Segment Start: Supplied entries
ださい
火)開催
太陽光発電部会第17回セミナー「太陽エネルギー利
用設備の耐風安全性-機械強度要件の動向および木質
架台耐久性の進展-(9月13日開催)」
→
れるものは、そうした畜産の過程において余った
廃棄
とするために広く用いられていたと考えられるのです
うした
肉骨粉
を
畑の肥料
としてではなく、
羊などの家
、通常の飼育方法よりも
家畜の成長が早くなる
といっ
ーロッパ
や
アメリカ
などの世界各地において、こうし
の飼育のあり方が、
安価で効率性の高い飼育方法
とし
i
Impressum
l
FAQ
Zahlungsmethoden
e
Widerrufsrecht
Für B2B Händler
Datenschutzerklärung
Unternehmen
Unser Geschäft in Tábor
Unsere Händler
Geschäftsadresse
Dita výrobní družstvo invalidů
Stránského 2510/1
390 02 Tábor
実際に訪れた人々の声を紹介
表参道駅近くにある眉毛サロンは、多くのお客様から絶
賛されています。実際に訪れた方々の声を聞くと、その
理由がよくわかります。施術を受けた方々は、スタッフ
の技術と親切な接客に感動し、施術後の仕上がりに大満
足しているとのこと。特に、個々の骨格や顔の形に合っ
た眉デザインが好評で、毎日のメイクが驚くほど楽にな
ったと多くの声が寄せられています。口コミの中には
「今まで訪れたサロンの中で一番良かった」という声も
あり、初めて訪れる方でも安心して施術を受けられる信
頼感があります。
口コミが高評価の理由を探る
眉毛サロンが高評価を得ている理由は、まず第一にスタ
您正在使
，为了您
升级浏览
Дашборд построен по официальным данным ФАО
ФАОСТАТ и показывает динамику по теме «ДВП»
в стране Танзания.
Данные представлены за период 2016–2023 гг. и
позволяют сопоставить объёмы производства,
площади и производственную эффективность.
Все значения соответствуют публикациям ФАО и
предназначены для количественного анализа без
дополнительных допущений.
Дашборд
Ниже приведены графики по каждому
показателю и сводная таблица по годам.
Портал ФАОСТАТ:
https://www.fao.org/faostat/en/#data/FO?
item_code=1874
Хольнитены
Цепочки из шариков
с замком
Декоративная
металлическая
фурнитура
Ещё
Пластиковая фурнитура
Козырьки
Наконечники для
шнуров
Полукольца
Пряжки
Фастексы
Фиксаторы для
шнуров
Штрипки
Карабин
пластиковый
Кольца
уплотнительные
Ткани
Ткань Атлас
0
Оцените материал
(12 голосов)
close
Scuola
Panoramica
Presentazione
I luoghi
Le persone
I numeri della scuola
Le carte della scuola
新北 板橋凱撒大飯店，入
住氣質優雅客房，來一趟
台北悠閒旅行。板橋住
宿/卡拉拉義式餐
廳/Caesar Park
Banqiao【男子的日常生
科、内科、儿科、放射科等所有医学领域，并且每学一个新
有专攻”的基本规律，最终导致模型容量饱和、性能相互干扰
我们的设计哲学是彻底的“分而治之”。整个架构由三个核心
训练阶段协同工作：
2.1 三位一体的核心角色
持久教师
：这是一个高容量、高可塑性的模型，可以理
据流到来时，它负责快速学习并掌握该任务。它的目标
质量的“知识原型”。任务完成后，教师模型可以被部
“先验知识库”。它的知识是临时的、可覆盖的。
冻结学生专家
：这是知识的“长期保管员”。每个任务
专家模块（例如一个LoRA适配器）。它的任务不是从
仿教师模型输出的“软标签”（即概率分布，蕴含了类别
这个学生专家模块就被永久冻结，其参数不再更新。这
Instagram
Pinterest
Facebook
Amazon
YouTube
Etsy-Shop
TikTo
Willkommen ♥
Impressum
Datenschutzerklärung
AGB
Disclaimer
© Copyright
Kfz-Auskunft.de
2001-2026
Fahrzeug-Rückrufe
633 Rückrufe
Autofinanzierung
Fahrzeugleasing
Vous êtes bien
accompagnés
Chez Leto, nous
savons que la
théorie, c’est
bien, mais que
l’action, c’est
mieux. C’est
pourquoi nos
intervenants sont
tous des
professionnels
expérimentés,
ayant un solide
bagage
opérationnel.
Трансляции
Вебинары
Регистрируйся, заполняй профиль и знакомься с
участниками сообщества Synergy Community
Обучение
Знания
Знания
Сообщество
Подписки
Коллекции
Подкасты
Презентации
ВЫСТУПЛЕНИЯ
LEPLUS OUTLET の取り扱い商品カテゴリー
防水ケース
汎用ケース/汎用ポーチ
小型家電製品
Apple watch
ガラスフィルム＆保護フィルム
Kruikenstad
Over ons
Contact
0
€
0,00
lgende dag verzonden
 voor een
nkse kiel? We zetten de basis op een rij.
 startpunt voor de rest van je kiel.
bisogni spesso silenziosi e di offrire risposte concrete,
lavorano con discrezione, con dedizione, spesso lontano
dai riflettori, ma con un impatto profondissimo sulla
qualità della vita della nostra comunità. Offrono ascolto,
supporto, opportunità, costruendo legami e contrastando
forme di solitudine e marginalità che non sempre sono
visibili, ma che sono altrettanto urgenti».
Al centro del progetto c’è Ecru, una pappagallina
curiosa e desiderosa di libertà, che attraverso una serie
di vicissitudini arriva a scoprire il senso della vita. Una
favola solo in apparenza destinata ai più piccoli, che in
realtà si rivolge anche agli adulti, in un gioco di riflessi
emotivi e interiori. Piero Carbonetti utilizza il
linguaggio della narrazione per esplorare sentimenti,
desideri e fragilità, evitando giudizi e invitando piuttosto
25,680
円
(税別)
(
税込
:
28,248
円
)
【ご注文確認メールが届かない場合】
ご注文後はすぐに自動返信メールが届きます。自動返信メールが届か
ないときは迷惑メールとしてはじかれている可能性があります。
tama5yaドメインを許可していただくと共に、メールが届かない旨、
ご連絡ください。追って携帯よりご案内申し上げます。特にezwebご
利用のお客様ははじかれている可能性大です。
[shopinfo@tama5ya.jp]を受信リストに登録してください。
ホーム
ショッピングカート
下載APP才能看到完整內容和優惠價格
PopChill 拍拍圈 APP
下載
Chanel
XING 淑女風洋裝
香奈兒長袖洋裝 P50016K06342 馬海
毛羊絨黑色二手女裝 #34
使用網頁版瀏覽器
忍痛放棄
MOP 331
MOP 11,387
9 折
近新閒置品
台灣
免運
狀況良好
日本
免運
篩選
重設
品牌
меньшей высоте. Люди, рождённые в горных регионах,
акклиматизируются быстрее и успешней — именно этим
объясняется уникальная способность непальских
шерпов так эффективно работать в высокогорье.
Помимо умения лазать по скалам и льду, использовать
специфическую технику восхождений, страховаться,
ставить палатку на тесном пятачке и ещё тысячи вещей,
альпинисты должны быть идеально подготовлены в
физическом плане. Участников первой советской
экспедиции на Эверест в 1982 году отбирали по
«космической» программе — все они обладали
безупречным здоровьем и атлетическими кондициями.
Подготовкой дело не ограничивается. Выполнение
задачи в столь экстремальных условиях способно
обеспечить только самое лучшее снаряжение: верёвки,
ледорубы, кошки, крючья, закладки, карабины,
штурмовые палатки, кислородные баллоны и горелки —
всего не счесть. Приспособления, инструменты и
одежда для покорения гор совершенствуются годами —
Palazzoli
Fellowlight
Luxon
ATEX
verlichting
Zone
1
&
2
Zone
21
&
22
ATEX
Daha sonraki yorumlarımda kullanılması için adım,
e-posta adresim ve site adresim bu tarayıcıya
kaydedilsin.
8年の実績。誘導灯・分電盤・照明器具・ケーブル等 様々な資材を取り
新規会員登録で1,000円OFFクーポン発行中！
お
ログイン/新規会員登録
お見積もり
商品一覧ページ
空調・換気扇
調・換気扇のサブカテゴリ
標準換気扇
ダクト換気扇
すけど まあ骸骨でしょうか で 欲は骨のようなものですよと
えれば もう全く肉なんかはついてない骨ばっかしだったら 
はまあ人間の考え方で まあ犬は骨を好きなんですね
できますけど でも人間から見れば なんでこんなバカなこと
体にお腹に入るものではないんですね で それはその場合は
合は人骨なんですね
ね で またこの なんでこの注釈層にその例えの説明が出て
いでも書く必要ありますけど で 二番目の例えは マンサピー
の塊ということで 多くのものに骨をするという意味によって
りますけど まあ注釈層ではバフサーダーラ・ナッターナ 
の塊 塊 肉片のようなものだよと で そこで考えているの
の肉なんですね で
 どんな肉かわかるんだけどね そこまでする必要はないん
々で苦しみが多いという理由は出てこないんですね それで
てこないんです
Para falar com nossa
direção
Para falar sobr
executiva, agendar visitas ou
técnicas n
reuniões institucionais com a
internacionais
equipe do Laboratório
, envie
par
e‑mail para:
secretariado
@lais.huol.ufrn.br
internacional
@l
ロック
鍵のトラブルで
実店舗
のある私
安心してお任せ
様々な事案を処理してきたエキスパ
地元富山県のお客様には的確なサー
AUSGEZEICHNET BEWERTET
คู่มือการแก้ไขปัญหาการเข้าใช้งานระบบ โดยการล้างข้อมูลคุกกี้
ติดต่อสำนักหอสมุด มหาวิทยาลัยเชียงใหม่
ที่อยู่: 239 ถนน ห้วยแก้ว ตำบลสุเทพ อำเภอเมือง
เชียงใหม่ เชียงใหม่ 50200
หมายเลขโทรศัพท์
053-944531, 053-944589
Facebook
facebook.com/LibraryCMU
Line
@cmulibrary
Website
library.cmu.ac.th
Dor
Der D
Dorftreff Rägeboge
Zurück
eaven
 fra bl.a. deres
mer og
Segment End: Supplied entries
What the exercise asks => For each line above that includes "Дашборд", make a copy.

Response to the task =>
Дашборд построен по официальным данным ФАО
Дашборд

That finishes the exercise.